Increased capacity in African aviation to strengthen economies & improve security
The study cites that one of the key impediments to improving capacity in aviation is that many African governments lack the resources to build and improve capacity in this crucial sector. (Image: UNHCR)
A report recently released by independent think tank, Think Security Africa, sheds light on how, besides strengthening African economies, increased capacity in the Africa’s aviation sector can also serve to improve national security and access to humanitarian aid.
The study cites that one of the key impediments to improving capacity in aviation is that many African governments lack the resources to build and improve capacity in this crucial sector.
It goes on to note that the sweeping infrastructure improvements which are required in the aviation sector are somehow far beyond the current capacity of many African governments.
The Think Security Africa (TSA) report, entitled ‘Spotlight on Aviation Security in Africa’, also looks at the importance of boosting efforts to secure Africa’s airspace.

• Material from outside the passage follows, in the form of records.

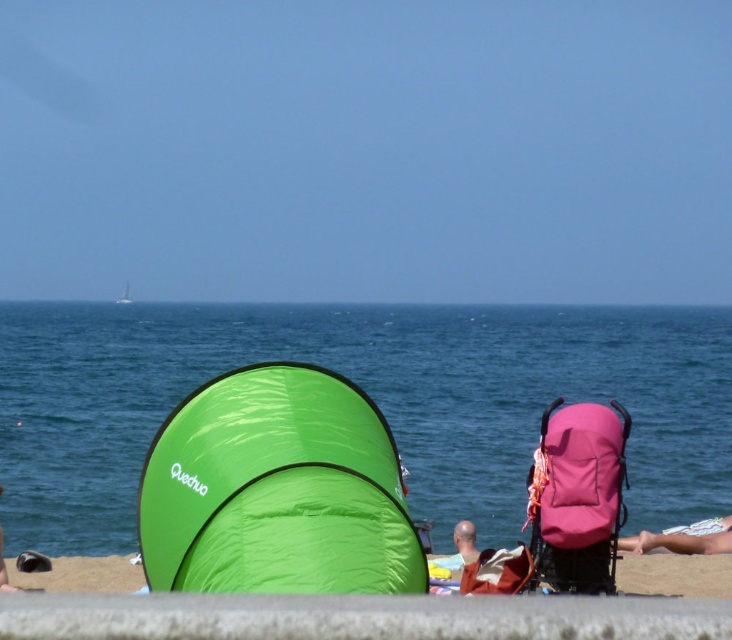 Question: Is green fabric tent at lower center below pink fabric stroller at lower right?

Choices:
 (A) yes
 (B) no

Answer: (B)

Question: Is blue water at center in front of green fabric tent at lower center?

Choices:
 (A) no
 (B) yes

Answer: (A)

Question: Which object is the farthest from the pink fabric towel at lower right?

Choices:
 (A) blue water at center
 (B) green fabric tent at lower center

Answer: (A)

Question: Which object is positioned farthest from the green fabric tent at lower center?

Choices:
 (A) pink fabric towel at lower right
 (B) blue water at center
 (C) green fabric tent at center
 (D) pink fabric stroller at lower right

Answer: (B)

Question: Based on their relative distances, which object is farther from the pink fabric stroller at right?

Choices:
 (A) blue water at center
 (B) pink fabric stroller at lower right

Answer: (A)

Question: Can you confirm if green fabric tent at lower center is thinner than pink fabric stroller at lower right?

Choices:
 (A) no
 (B) yes

Answer: (A) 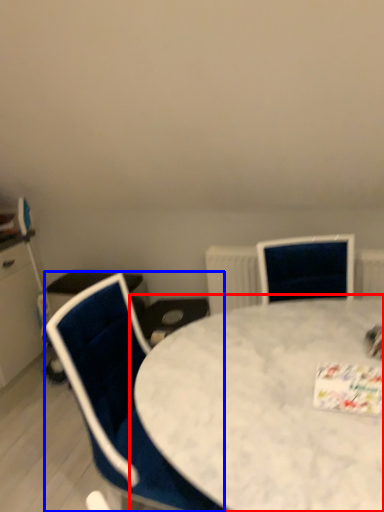 Question: Which point is closer to the camera, table (highlighted by a red box) or chair (highlighted by a blue box)?

Choices:
 (A) table
 (B) chair

Answer: (A) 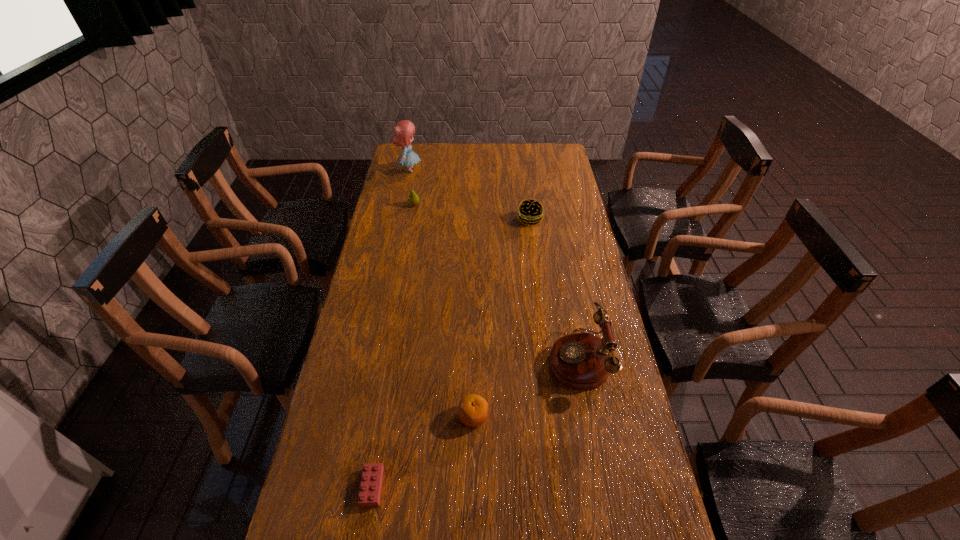 Locate an element on the screen. This screenshot has height=540, width=960. pear that is at the left edge is located at coordinates (413, 199).

Where is `Lego at the left edge`? Image resolution: width=960 pixels, height=540 pixels. Lego at the left edge is located at coordinates (371, 482).

At what (x,y) coordinates should I click in order to perform the action: click on telephone that is at the right edge. Please return your answer as a coordinate pair (x, y). Looking at the image, I should click on (580, 360).

Image resolution: width=960 pixels, height=540 pixels. Find the location of `patty located at the right edge`. patty located at the right edge is located at coordinates (531, 212).

Image resolution: width=960 pixels, height=540 pixels. Identify the location of object at the far left corner. (403, 131).

You are a GUI agent. You are given a task and a screenshot of the screen. Output one action in this format:
    pyautogui.click(x=<x>, y=<y>)
    Task: Click on the vacant space at the far edge of the desktop
    
    Given the screenshot: What is the action you would take?
    pyautogui.click(x=494, y=146)

The image size is (960, 540). In order to click on vacant space at the left edge of the desktop in this screenshot , I will do `click(377, 340)`.

What are the coordinates of `free location at the right edge of the desktop` in the screenshot? It's located at (562, 175).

The report notes that such efforts are becoming increasingly important in view of growing security challenges, such as national defence challenges, conflict management, humanitarian relief, transnational crime, and terrorism in Africa.
The report cites the increasing diversification of Africa’s economic partnerships as a key reason for African countries to start re-evaluating their national defence positions, in particular arrangements to secure African national air spaces.
Africa’s growing interdependence with countries around the world may prove beneficial as far as trade and infrastructure development is concerned, but, it may also expose African countries to new national defence risks in future, the study notes.
“In addition to potential future national defence challenges, a number of African countries are embroiled in complicated insurgencies, terrorist threats and rebellions inimical to general security in Africa. Improving the capacity of African air forces will not be a panacea, but it will give African governments an edge in situations that have resulted in a destabilizing stalemate,” says TSA founder, Adunola Abiola
Furthermore, there are few governments capable of monitoring what is going on throughout their airspace. This creates severe present and future vulnerabilities for African governments, and ultimately makes the task of trying to improve security in Africa far more daunting.
In addition to national defence and security concerns, international relief efforts in conflict zones across Africa mostly rely on air travel to get supplies to those that are most in need.
The international humanitarian community requires a secure environment to operate in and serve people that are facing life and death situations.
Thus, the report concludes that governments should actively consider enhancing the concept of air operations, and utilizing aerial space.